Politics, Personality and People With Red Faces
Conservatives might want to hold off on gloating about a recent social science screw-up, as rich as it may look. A team of researchers are being accused of letting their biases show by connecting conservative views with something called “psychoticism,” then doing a 180 and admitting in a correction that it was liberals who deserved the unflattering-sounding label.
For anyone who enjoys a spectacle of shame aimed at social scientists, liberals, and especially liberal social scientists, the story is a little too good to be true. For one thing, psychoticism is not as terrible as it sounds.
It turns out that psychologists use a perverse system of nomenclature. Psychosis is a symptom characterized by loss of contact with reality, but psychoticism is a whole other thing -- a personality trait that’s been more strongly connected to creativity than to mental illness. Maybe conservatives will want it back, given all the emphasis these days on “innovation.”

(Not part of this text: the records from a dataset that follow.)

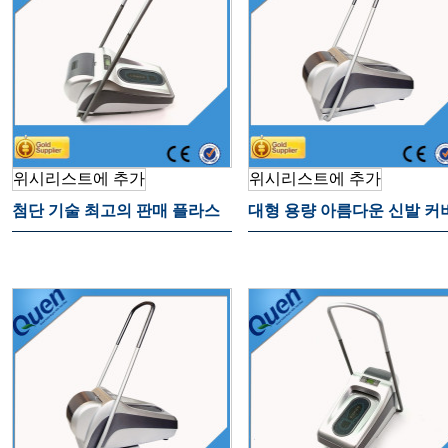
위시리스트에 추가
위시리스트에 추가
첨단 기술 최고의 판매 플라스
대형 용량 아름다운 신발 커
틱 신발 커버 디스펜서 병원
기계 부동산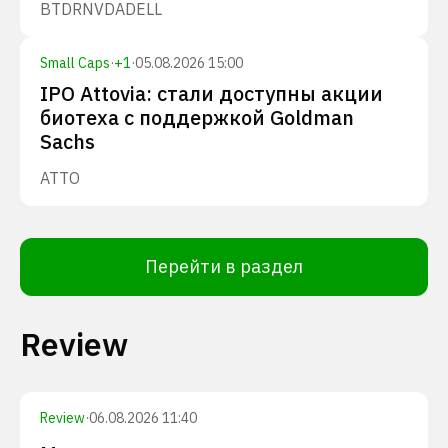
BTDR
NVDA
DELL
Small Caps
·
+
1
·
05.08.2026 15:00
IPO Attovia: стали доступны акции
биотеха с поддержкой Goldman
Sachs
ATTO
Перейти в раздел
Review
Review
·
06.08.2026 11:40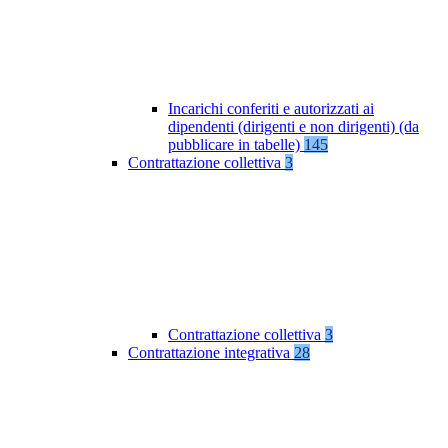
Incarichi conferiti e autorizzati ai
dipendenti (dirigenti e non dirigenti) (da
pubblicare in tabelle)
145
Contrattazione collettiva
3
Contrattazione collettiva
3
Contrattazione integrativa
28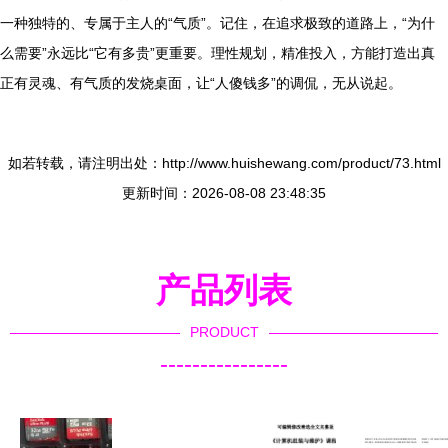
一种独特的、专属于主人的“气质”。记住，在追求极致的道路上，“为什
么需要”永远比“它有多贵”更重要。理性规划，精准投入，方能打造出真
正有灵魂、有气质的发烧桌面，让“人傻钱多”的调侃，无从说起。
如若转载，请注明出处：http://www.huishewang.com/product/73.html
更新时间：2026-08-08 23:48:35
产品列表
PRODUCT
----------------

The term is confusing, admits University of Pennsylvania psychologist Robert DeRubeis. All labels for personality traits, including psychoticism, were invented to describe normal human variation. Most people are unfamiliar with the term psychoticism because it’s not an important part of contemporary mainstream psychology. As personality traits go, it’s not part of what are known as the big five: extroversion, conscientiousness, openness, neuroticism and agreeableness.

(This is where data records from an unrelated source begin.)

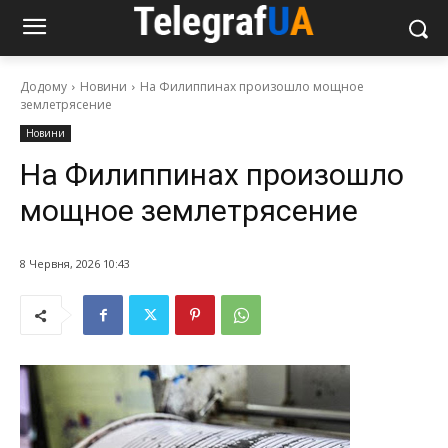
Додому
Новини
На Филиппинах произошло мощное
землетрясение
Новини
На Филиппинах произошло
мощное землетрясение
8 Червня, 2026 10:43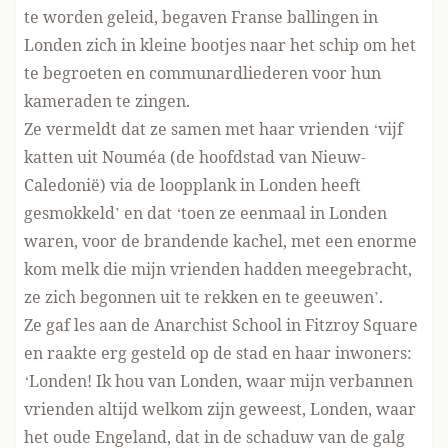
te worden geleid, begaven Franse ballingen in
Londen zich in kleine bootjes naar het schip om het
te begroeten en communardliederen voor hun
kameraden te zingen.
Ze vermeldt dat ze samen met haar vrienden ‘vijf
katten uit Nouméa (de hoofdstad van Nieuw-
Caledonië) via de loopplank in Londen heeft
gesmokkeld’ en dat ‘toen ze eenmaal in Londen
waren, voor de brandende kachel, met een enorme
kom melk die mijn vrienden hadden meegebracht,
ze zich begonnen uit te rekken en te geeuwen’.
Ze gaf les aan de Anarchist School in Fitzroy Square
en raakte erg gesteld op de stad en haar inwoners:
‘Londen! Ik hou van Londen, waar mijn verbannen
vrienden altijd welkom zijn geweest, Londen, waar
het oude Engeland, dat in de schaduw van de galg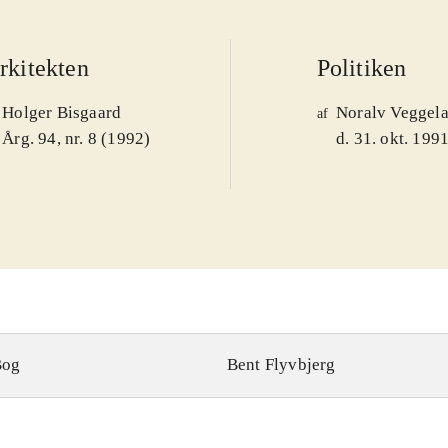
rkitekten
Politiken
Holger Bisgaard
Noralv Veggel
af
Årg. 94, nr. 8 (1992)
d. 31. okt. 199
Bog
Bent Flyvbjerg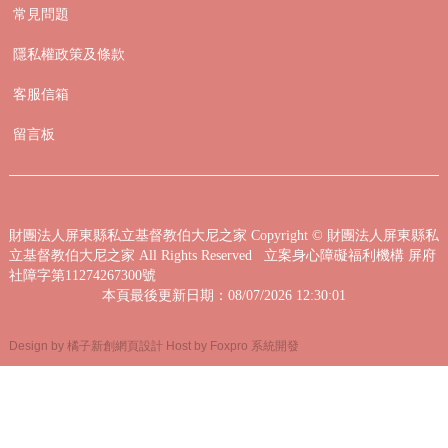
常見問題
隱私權政策及條款
客服信箱
留言板
財團法人屏東縣私立基督教伯大尼之家
Copyright © 財團法人屏東縣私
立基督教伯大尼之家 All Rights Reserved 立案身心障礙福利機構 屏府
社障字第11274267300號
本頁最後更新日期：08/07/2026 12:30:01
Design by 橘子新創網頁設計
Host by Foxpro 系統開發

What psychoticism means depends on whom you ask. DeRubeis sent a test with an answer key, which revealed that you could get a high psychoticism score by saying you don’t care much about manners, morals, marriage, family, obeying laws, being in debt or what other people think of you. Your psychoticism score goes up if you say you have enemies or that you’ve experimented with illegal drugs.
The 2012 paper that started the whole flap associated the trait with “authoritarianism,” though the questions would suggest the opposite -- that perhaps on the low end of the scale would be uptight, pearl-clutching church ladies and on the high end, Silvio Berlusconi. Most reasonable people would be in the middle. “You wouldn’t think that having a modicum of psychoticism would be a good thing,” DeRubeis said, but as with all personality traits, balance can be an advantage.
It still might be interesting to see if this trait has anything to do with political leanings. Penn State University political scientist Peter Hatemi, who was one of the authors of the corrected paper, says that’s what he intended to find out. His conclusion was that psychoticism didn’t push people in either direction along the liberal-conservative spectrum.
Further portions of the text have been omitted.